Editorial 1: Cuts in time
Context
By cutting GST rates, the government aims to revive spending at home, offsetting the pressure from sluggish export growth.
Introduction
The recent GST rate cuts, approved in the 56th GST Council meeting, represent a bold step towards stimulating demand and reviving economic momentum. Coming soon after the Prime Minister’s Independence Day address, these reforms signal a renewed push for simplification, lower tax burden, and stronger consumption growth at a time when other economic drivers appear weak.
Positive Impact of GST Reforms
- Recent GST changes approved by the GST Council have boosted public sentiment and may stimulate the economy.
- Tax cuts are among the most effective tools to increase demand and optimism.
- The Centre’s push for reforms helped the Council clear them quickly.
Timing and Criticism
- Concerns that reforms came “too late” are misplaced.
- As a federal body, the GST Council allowed States to suggest cuts earlier, but none did.
- The Prime Minister’s announcement before formal discussions raised questions, but:
- The Council endorsed decisions on the first day of its two-day meeting.
- This reflected strong consensus among the States.
- The minutes of the 56th meeting will clarify the individual positions of members.
Scope of Rate Changes
- Broad coverage: Most sectors saw reductions in tax rates.
- Exceptions: Only a few items, such as luxury motorcycles and high-priced apparel, became costlier.
- The 40% tax bracket was kept narrow, avoiding overburdening it with new items.
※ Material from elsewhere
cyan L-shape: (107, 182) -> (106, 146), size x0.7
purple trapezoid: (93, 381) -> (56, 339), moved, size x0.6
- Together with the income tax cuts in Budget 2025, these changes should:
- Strengthen consumption demand.
- Compensate for weak exports and private investment.
Fiscal Implications
- Government estimates ₹48,000 crore annual revenue loss, based on 2023-24 consumption.
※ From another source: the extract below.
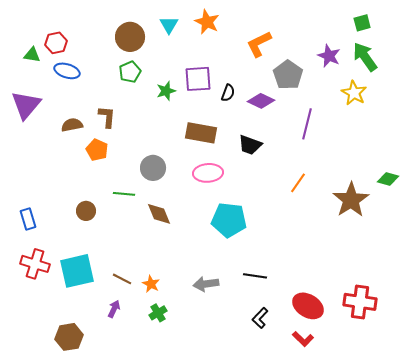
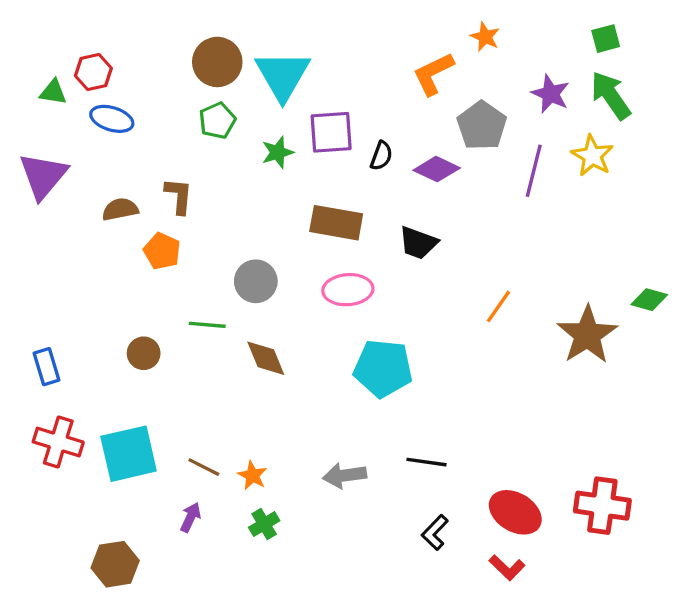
orange star: (207, 22) -> (485, 37), moved, size x0.7
cyan triangle: (169, 25) -> (283, 75), moved, size x1.8
purple line: (307, 124) -> (534, 171), moved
- Actual loss may be higher given the scale of cuts.
- Compensation cess was abolished despite demands from Opposition States.
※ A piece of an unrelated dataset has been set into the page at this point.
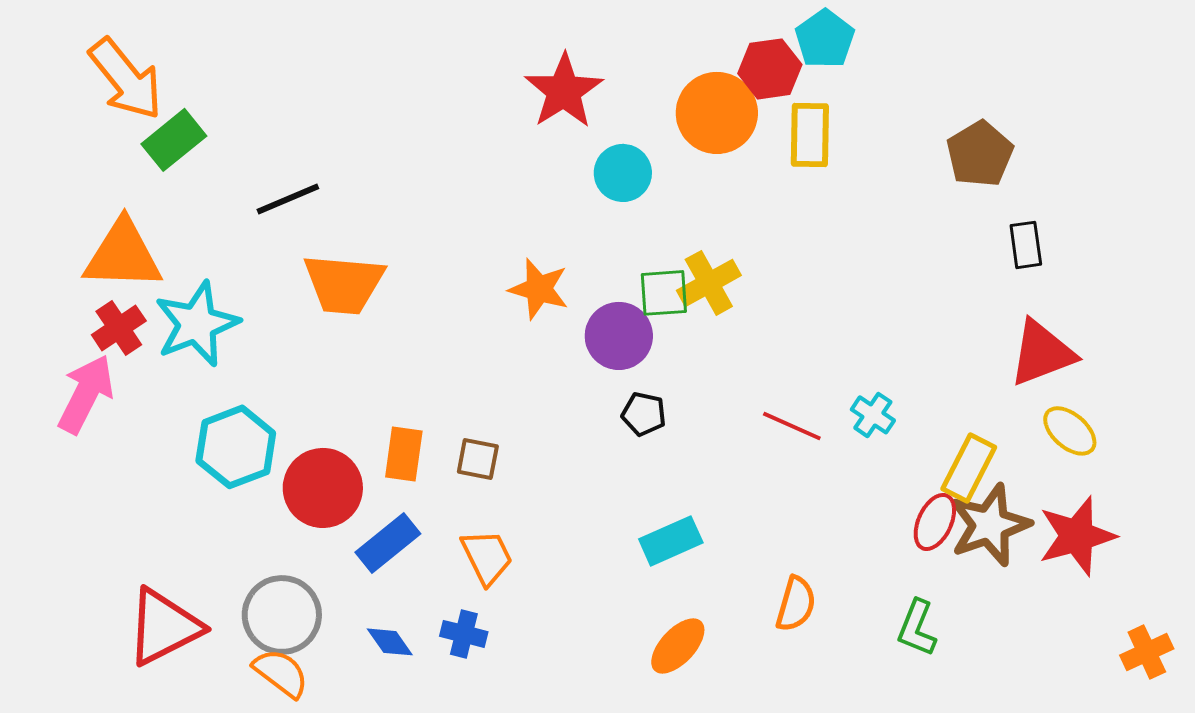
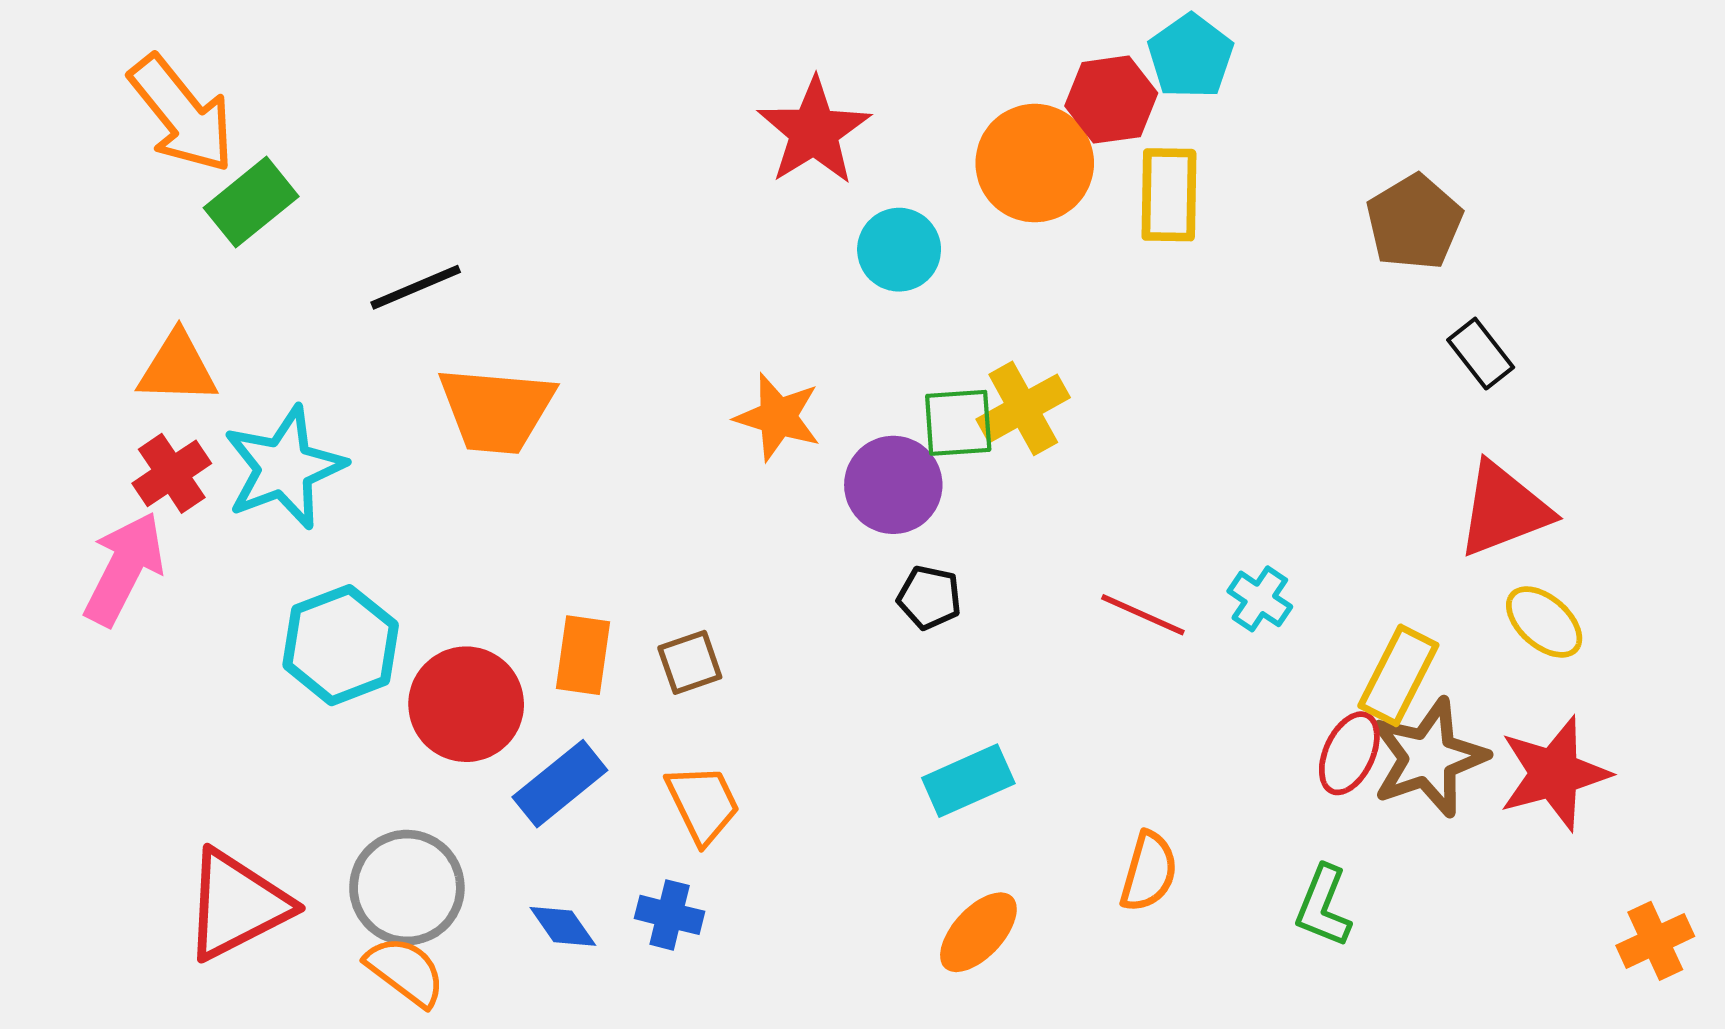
black rectangle: (1026, 245) -> (1481, 354), turned -30
orange triangle: (123, 255) -> (178, 368), size x0.7
brown square: (478, 459) -> (690, 662), turned -30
- Keeping the cess would have weakened simplification efforts.
- States must now rely on their own revenues and the 16th Finance Commission for support.
Structural Improvements
- GST 2.0 is still somewhat complex, but notable improvements include:
- Removal of duty inversions.
- Simplification of paperwork.
- To ensure benefits reach consumers, the government should:
- Revive the National Anti-Profiteering Authority (NAA) temporarily.
- Monitor price pass-through once changes take effect on September 22.
Conclusion
The new GST 2.0, despite lingering anomalies, reflects a strong commitment to rationalisation and ease of compliance. By reducing duty inversions, abolishing the compensation cess, and aligning with income-tax cuts, it offers a timely boost to public confidence and the economy. Ensuring that benefits are passed on to consumers will be the real test of these reforms.